Some comments from Jose

  • When you give an answer you should make sure that you are covering two parts: showing that all the elements listed in your answer satisfy the property and checking that the elements that are not in you answer do not satisfy it. In problem 1 many of you forgot to say why if n>2 is even then K_n has no Eulerian trail.
  • Remember to ALWAYS check the hypothesis of a theorem before applying it. In problem #2 many students tried to apply Cor. 9.3 using that two vertices have degrees equal to 99 and the rest of vertices have degrees equal to 100. This is unfortunately a WRONG thing to do: to be able to apply Cor. 9.3 you need to know that the graph is connected beforehand.

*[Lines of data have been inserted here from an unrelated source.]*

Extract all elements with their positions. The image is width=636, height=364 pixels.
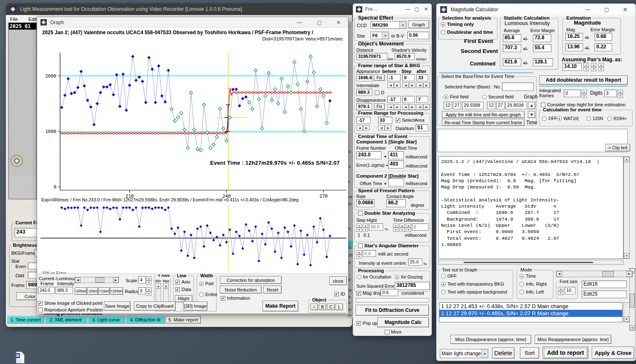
show-image-checkbox[interactable]: ✓Show Image of Clicked point	[38, 301, 102, 306]
main-title-bar[interactable]: Light Measurement tool for Occultation O…	[6, 3, 352, 15]
y-max-slider[interactable]	[163, 289, 169, 303]
maximize-icon[interactable]: ▢	[412, 6, 421, 12]
radius-field[interactable]: 3	[138, 287, 146, 294]
ccd-dropdown[interactable]: IMX290▼	[371, 21, 406, 29]
pair-mag-spinner-3[interactable]: ▲▼	[598, 63, 604, 70]
offset-time2-field[interactable]	[388, 178, 404, 186]
timing-only-radio[interactable]: ●Timing only	[441, 22, 474, 27]
range-to-field[interactable]: 33	[378, 117, 392, 124]
mag2-field[interactable]: 13.96	[565, 43, 583, 51]
assuming-pair-field[interactable]: 14.10	[563, 63, 582, 71]
apply-close-button[interactable]: Apply & Close	[592, 346, 634, 359]
minimize-icon[interactable]: —	[403, 6, 412, 12]
add-to-report-button[interactable]: Add to report	[543, 346, 588, 359]
time-diff-spinner-1[interactable]: ▲▼	[393, 223, 399, 231]
entire-radio[interactable]: Entire	[199, 292, 217, 297]
word-document-icon[interactable]: W	[14, 351, 25, 364]
after-arrows[interactable]: ◀▶	[416, 83, 430, 88]
scroll-left-icon[interactable]: ◀	[75, 277, 81, 283]
maximize-icon[interactable]: ▢	[601, 7, 613, 13]
appearance-field[interactable]: 1696.6	[356, 74, 373, 81]
range-from-field[interactable]: -17	[356, 117, 371, 124]
intensity-centre-field[interactable]: 25.0	[408, 259, 422, 266]
outer-vertical-scrollbar[interactable]: ▲ ▼	[629, 268, 635, 331]
pair-mag-spinner-1[interactable]: ▲▼	[583, 63, 589, 70]
plus-1sec-button[interactable]: +1Sec	[98, 287, 110, 295]
part-radio[interactable]: ●Part	[199, 281, 214, 286]
reset-button[interactable]: Reset	[263, 286, 282, 294]
bv-field[interactable]: 0.56	[407, 32, 429, 39]
consider-step-checkbox[interactable]: Consider step hight for time estimation	[541, 102, 626, 107]
menu-edit[interactable]: Edit	[28, 17, 37, 22]
step2-arrows[interactable]: ◀▶	[402, 104, 416, 110]
fit-diffraction-button[interactable]: Fit to Diffraction Curve	[356, 305, 429, 316]
y-min-up-icon[interactable]: ▲	[156, 283, 161, 288]
graph-current-frame-field[interactable]: 243.0	[38, 287, 55, 294]
calc-910hx-radio[interactable]: 910H>	[607, 116, 626, 121]
spectral-graph-button[interactable]: Graph	[408, 20, 429, 28]
before2-arrows[interactable]: ◀▶	[387, 104, 401, 110]
digits-field[interactable]: 3	[604, 90, 617, 97]
combined-avg-field[interactable]: 621.8	[503, 58, 521, 66]
plus-10sec-button[interactable]: +10Sec	[110, 287, 123, 295]
pair-mag-spinner-2[interactable]: ▲▼	[591, 63, 596, 70]
scroll-left-icon[interactable]: ◀	[556, 271, 562, 277]
integrated-frames-field[interactable]: 0	[564, 90, 580, 97]
minimize-icon[interactable]: —	[581, 7, 594, 13]
event-listbox[interactable]: 1 12 27 21.453 +/- 0.438s, S/N= 2.57 D M…	[439, 302, 623, 322]
information-checkbox[interactable]: ✓Information	[221, 296, 250, 301]
video-frame-panel[interactable]: 2025 01	[8, 23, 37, 199]
mode-info-left-radio[interactable]: Info. Left	[520, 289, 544, 294]
scroll-up-icon[interactable]: ▲	[624, 157, 629, 162]
second-field-radio[interactable]: Second field	[482, 94, 514, 99]
pan-thumb[interactable]	[602, 271, 614, 277]
y-max-up-icon[interactable]: ▲	[163, 283, 169, 288]
image-3d-button[interactable]: [3D] Image	[183, 301, 207, 311]
copy-clipboard-button[interactable]: Copy to ClipBoard	[134, 301, 176, 311]
font-size-field[interactable]: 10	[565, 287, 575, 294]
before-field[interactable]: -1	[387, 74, 401, 81]
doublestar-time-radio[interactable]: Doublestar and time	[441, 30, 493, 35]
y-min-slider[interactable]	[156, 289, 161, 303]
id-checkbox[interactable]: ✓ID	[334, 291, 345, 296]
frame-scrollbar[interactable]: ◀ ▶	[75, 277, 119, 283]
object-l-button[interactable]: L	[336, 304, 343, 310]
textout-opaque-radio[interactable]: Text with opaque background	[441, 289, 507, 294]
object-a-button[interactable]: A	[310, 304, 318, 310]
rate-field[interactable]: 0.0666	[356, 199, 375, 207]
step-button-xml-element[interactable]: 2. XML element	[45, 316, 86, 324]
event-frame-field[interactable]: 243.0	[356, 151, 381, 159]
first-avg-field[interactable]: 85.6	[503, 34, 521, 42]
scroll-right-icon[interactable]: ▶	[626, 271, 632, 277]
minus-1sec-button[interactable]: -1Sec	[87, 287, 98, 295]
mag-drop-checkbox[interactable]: ✓Mag drop	[356, 291, 382, 296]
step2-field[interactable]: 0	[402, 96, 415, 103]
step-hight-field[interactable]: 50.0	[369, 223, 383, 231]
graph-pan-scrollbar[interactable]: ◀ ▶	[556, 271, 633, 277]
report-horizontal-scrollbar[interactable]	[438, 260, 623, 265]
event-list-item-selected[interactable]: 2 12 27 29.970 +/- 0.465s, S/N= 2.07 R M…	[439, 310, 622, 317]
edit25-field[interactable]: Edit25	[582, 291, 627, 298]
t2-hour-field[interactable]: 12	[487, 102, 495, 109]
step-button-light-curve[interactable]: 3. Light curve	[87, 316, 125, 324]
intermidiate-field[interactable]: 989.3	[356, 89, 372, 96]
calc-120n-radio[interactable]: 120N	[586, 116, 603, 121]
star-type-dropdown[interactable]: F6▼	[371, 32, 389, 39]
miss-disappearance-button[interactable]: Miss Disappearance (approx. time)	[450, 335, 531, 344]
datanum-field[interactable]: 51	[416, 124, 428, 131]
textout-transparency-radio[interactable]: ●Text with transparency BKG	[441, 281, 504, 286]
distance-field[interactable]: 319570971	[356, 53, 387, 60]
selected-frame-field[interactable]	[502, 83, 534, 91]
reread-timestamp-button[interactable]: Re-read Time Stamp from current frame	[442, 119, 525, 126]
fresnel-title-bar[interactable]: Fre... — ▢ ✕	[353, 4, 432, 15]
close-icon[interactable]: ✕	[619, 6, 631, 13]
minus-10sec-button[interactable]: -10Sec	[75, 287, 87, 295]
before-arrows[interactable]: ◀▶	[387, 83, 401, 88]
delete-button[interactable]: Delete	[492, 347, 515, 359]
after-field[interactable]: 33	[416, 74, 428, 81]
magerr2-field[interactable]: 0.22	[595, 43, 612, 51]
step-arrows[interactable]: ◀▶	[402, 83, 416, 88]
time-up-button[interactable]: ▲	[528, 102, 535, 109]
step-button-diffraction-fit[interactable]: 4. Diffraction tit	[126, 316, 165, 324]
sort-button[interactable]: Sort	[520, 347, 539, 359]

Having an Eulerian trail is a much stronger property than being connected and is usually harder to prove. For those who still do not believe that this argument is not correct here is a counterexample. Consider two disjoint copies of K_{101} and remove one edge. All the vertices in the resulting graph have degree 100 except for two vertices that have degree 99. However this graph is not connected so the Eulerian trail does not exist. (There is, however, a way to solve problem #2 using Eulerian trails. Indeed, the hypothesis of the problem implies that the *original* graph has a closed Eulerian trail. This is because all vertices of the original graph have even degrees and the graph is connected. We can go along this closed Eulerian trail in two directions, so there is a path from A to B that does not contain the edge AB. This gives the connectivity of the graph obtained from G be removing AB.)

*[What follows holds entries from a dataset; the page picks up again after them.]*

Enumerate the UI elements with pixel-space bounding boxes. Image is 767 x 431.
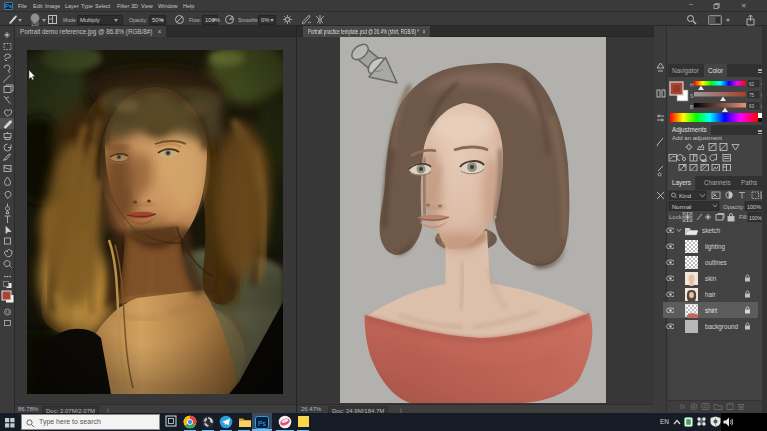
svg-text:Normal: Normal [672, 204, 691, 210]
svg-text:Fill:: Fill: [739, 214, 749, 220]
svg-text:Opacity:: Opacity: [723, 204, 745, 210]
svg-text:Kind: Kind [679, 193, 691, 199]
svg-text:100%: 100% [747, 204, 761, 210]
svg-text:Lock:: Lock: [669, 214, 684, 220]
svg-text:100%: 100% [749, 215, 762, 221]
svg-text:Ps: Ps [258, 419, 267, 426]
svg-text:B: B [690, 104, 694, 110]
svg-text:62: 62 [749, 82, 755, 87]
svg-text:fx: fx [680, 403, 686, 410]
svg-text:S: S [690, 93, 694, 99]
svg-text:H: H [690, 82, 694, 88]
svg-text:63: 63 [749, 104, 755, 109]
svg-text:75: 75 [749, 93, 755, 98]
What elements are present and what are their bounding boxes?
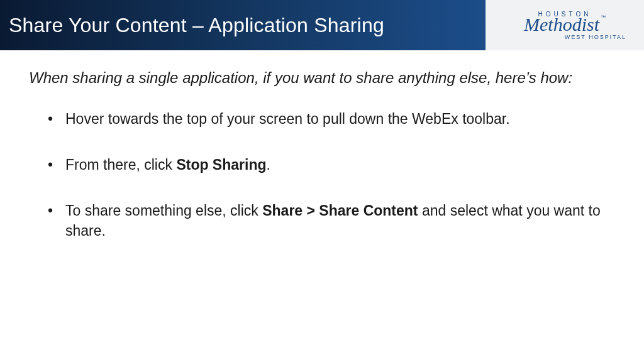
- body-text: .: [267, 156, 270, 173]
- bullet-item: Hover towards the top of your screen to …: [48, 109, 615, 129]
- logo-main-text: Methodist™: [524, 15, 606, 34]
- bold-text: Share > Share Content: [262, 202, 418, 219]
- logo-sub-text: WEST HOSPITAL: [565, 34, 626, 40]
- slide: Share Your Content – Application Sharing…: [0, 0, 644, 362]
- bullet-item: From there, click Stop Sharing.: [48, 155, 615, 175]
- intro-text: When sharing a single application, if yo…: [29, 68, 615, 88]
- body-text: From there, click: [65, 156, 176, 173]
- logo: HOUSTON Methodist™ WEST HOSPITAL: [486, 0, 644, 50]
- body-text: Hover towards the top of your screen to …: [65, 111, 510, 127]
- title-bar: Share Your Content – Application Sharing: [0, 0, 486, 50]
- bullet-list: Hover towards the top of your screen to …: [29, 109, 615, 240]
- slide-header: Share Your Content – Application Sharing…: [0, 0, 644, 50]
- slide-title: Share Your Content – Application Sharing: [9, 14, 384, 37]
- slide-body: When sharing a single application, if yo…: [0, 50, 644, 241]
- body-text: To share something else, click: [65, 202, 262, 219]
- bold-text: Stop Sharing: [176, 156, 266, 173]
- logo-wordmark: Methodist: [524, 14, 599, 35]
- bullet-item: To share something else, click Share > S…: [48, 201, 615, 240]
- trademark-icon: ™: [601, 14, 606, 20]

  • I would suggest you do the exercise of reading aloud your homework, or even better, ask someone to read it aloud to you. That will help you notice where are you being clear and where you are not.
  • One more advise: When you finish writing a solution, read the problem again, go over ALL the hypothesis and check if and where you've used them. If you look at problem #2 and the flawed solution using 9.3, the main problem is that you are NOT using the connectivity of the original graph in any way.